* [WORK REQUIRED]
Your output should be the lines below from the one holding "Ministerio de Sanidad." through the one holding "Экскаваторы SANY", transcribed exactly, with no pictures.

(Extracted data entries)
────────────────────────────────────────

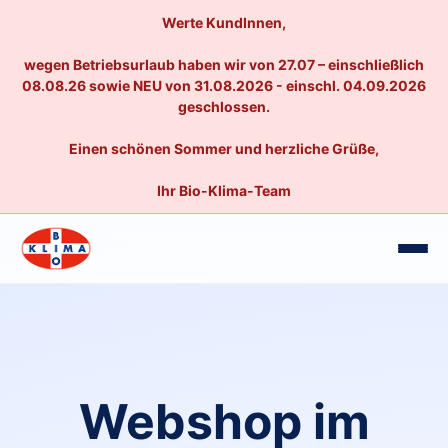
Werte KundInnen,
wegen Betriebsurlaub haben wir von 27.07 – einschließlich
08.08.26 sowie NEU von 31.08.2026 - einschl. 04.09.2026
geschlossen.
Einen schönen Sommer und herzliche Grüße,
Ihr Bio-Klima-Team
Webshop im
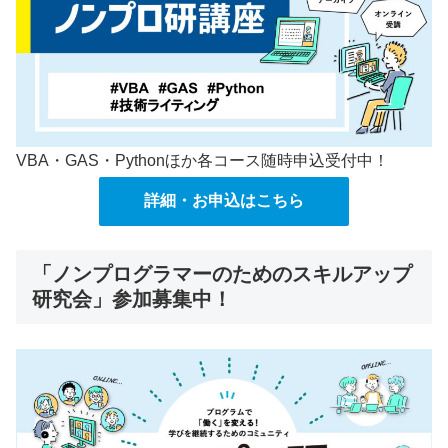
VBA・GAS・Pythonほか各コース随時申込受付中！
詳細・お申込はこちら
「ノンプログラマーのためのスキルアップ
研究会」参加募集中！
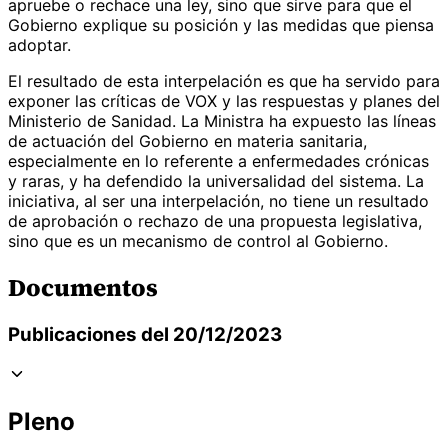
apruebe o rechace una ley, sino que sirve para que el
Gobierno explique su posición y las medidas que piensa
adoptar.
El resultado de esta interpelación es que ha servido para
exponer las críticas de VOX y las respuestas y planes del
Ministerio de Sanidad. La Ministra ha expuesto las líneas
de actuación del Gobierno en materia sanitaria,
especialmente en lo referente a enfermedades crónicas
y raras, y ha defendido la universalidad del sistema. La
iniciativa, al ser una interpelación, no tiene un resultado
de aprobación o rechazo de una propuesta legislativa,
sino que es un mecanismo de control al Gobierno.
Documentos
Publicaciones del 20/12/2023
Pleno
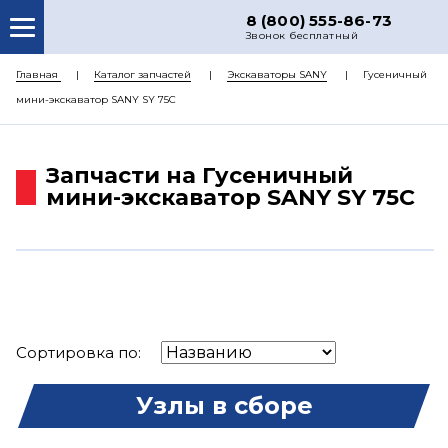
8 (800) 555-86-73
Звонок бесплатный
О НАС
Главная
Каталог запчастей
Экскаваторы SANY
Гусеничный
мини-экскаватор SANY SY 75C
КАТАЛОГ ЗАПЧАСТЕЙ
РЕМОНТ
Запчасти на Гусеничный
ДОСТАВКА
мини-экскаватор SANY SY 75C
ЦЕНЫ
КОНТАКТЫ
Сортировка по:
Узлы в сборе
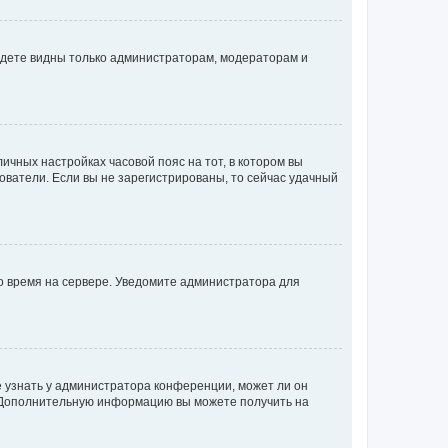
будете видны только администраторам, модераторам и
личных настройках часовой пояс на тот, в котором вы
ьзователи. Если вы не зарегистрированы, то сейчас удачный
но время на сервере. Уведомите администратора для
е узнать у администратора конференции, может ли он
к. Дополнительную информацию вы можете получить на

────────────────────────────────────────

* [EXERCISE ANSWER]
Ministerio de Sanidad. La Ministra ha expuesto las líneas
de actuación del Gobierno en materia sanitaria,
especialmente en lo referente a enfermedades crónicas
y raras, y ha defendido la universalidad del sistema. La
iniciativa, al ser una interpelación, no tiene un resultado
de aprobación o rechazo de una propuesta legislativa,
sino que es un mecanismo de control al Gobierno.
Documentos
Publicaciones del 20/12/2023
Pleno
8 (800) 555-86-73
Звонок бесплатный
О НАС
Главная
Каталог запчастей
Экскаваторы SANY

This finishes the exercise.